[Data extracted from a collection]
****************************************

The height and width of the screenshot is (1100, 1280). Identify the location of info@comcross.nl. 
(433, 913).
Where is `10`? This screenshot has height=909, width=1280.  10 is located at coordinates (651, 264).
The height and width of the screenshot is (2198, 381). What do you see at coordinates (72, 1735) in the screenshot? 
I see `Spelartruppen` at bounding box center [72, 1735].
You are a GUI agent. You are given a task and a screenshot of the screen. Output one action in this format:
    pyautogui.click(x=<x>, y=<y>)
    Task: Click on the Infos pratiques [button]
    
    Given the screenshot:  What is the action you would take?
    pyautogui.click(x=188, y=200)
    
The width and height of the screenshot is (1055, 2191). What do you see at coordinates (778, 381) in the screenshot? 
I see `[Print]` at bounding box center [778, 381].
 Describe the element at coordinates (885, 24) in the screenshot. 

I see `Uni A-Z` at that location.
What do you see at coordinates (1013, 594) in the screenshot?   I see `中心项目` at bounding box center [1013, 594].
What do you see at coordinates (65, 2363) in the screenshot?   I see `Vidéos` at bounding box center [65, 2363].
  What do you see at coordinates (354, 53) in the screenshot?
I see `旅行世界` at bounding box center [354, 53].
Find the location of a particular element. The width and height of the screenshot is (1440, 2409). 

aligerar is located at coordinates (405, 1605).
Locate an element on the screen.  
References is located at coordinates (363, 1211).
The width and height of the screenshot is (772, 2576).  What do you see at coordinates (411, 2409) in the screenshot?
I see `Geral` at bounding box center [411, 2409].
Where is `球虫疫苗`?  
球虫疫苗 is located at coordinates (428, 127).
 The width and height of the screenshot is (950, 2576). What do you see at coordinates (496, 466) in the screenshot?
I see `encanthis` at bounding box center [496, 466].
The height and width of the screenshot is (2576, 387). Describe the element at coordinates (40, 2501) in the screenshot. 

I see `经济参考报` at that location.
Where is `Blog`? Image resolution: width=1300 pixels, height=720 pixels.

****************************************

Print every record above exactly as it was given.

The height and width of the screenshot is (1100, 1280). Identify the location of info@comcross.nl. 
(433, 913).
Where is `10`? This screenshot has height=909, width=1280.  10 is located at coordinates (651, 264).
The height and width of the screenshot is (2198, 381). What do you see at coordinates (72, 1735) in the screenshot? 
I see `Spelartruppen` at bounding box center [72, 1735].
You are a GUI agent. You are given a task and a screenshot of the screen. Output one action in this format:
    pyautogui.click(x=<x>, y=<y>)
    Task: Click on the Infos pratiques [button]
    
    Given the screenshot:  What is the action you would take?
    pyautogui.click(x=188, y=200)
    
The width and height of the screenshot is (1055, 2191). What do you see at coordinates (778, 381) in the screenshot? 
I see `[Print]` at bounding box center [778, 381].
 Describe the element at coordinates (885, 24) in the screenshot. 

I see `Uni A-Z` at that location.
What do you see at coordinates (1013, 594) in the screenshot?   I see `中心项目` at bounding box center [1013, 594].
What do you see at coordinates (65, 2363) in the screenshot?   I see `Vidéos` at bounding box center [65, 2363].
  What do you see at coordinates (354, 53) in the screenshot?
I see `旅行世界` at bounding box center [354, 53].
Find the location of a particular element. The width and height of the screenshot is (1440, 2409). 

aligerar is located at coordinates (405, 1605).
Locate an element on the screen.  
References is located at coordinates (363, 1211).
The width and height of the screenshot is (772, 2576).  What do you see at coordinates (411, 2409) in the screenshot?
I see `Geral` at bounding box center [411, 2409].
Where is `球虫疫苗`?  
球虫疫苗 is located at coordinates (428, 127).
 The width and height of the screenshot is (950, 2576). What do you see at coordinates (496, 466) in the screenshot?
I see `encanthis` at bounding box center [496, 466].
The height and width of the screenshot is (2576, 387). Describe the element at coordinates (40, 2501) in the screenshot. 

I see `经济参考报` at that location.
Where is `Blog`? Image resolution: width=1300 pixels, height=720 pixels.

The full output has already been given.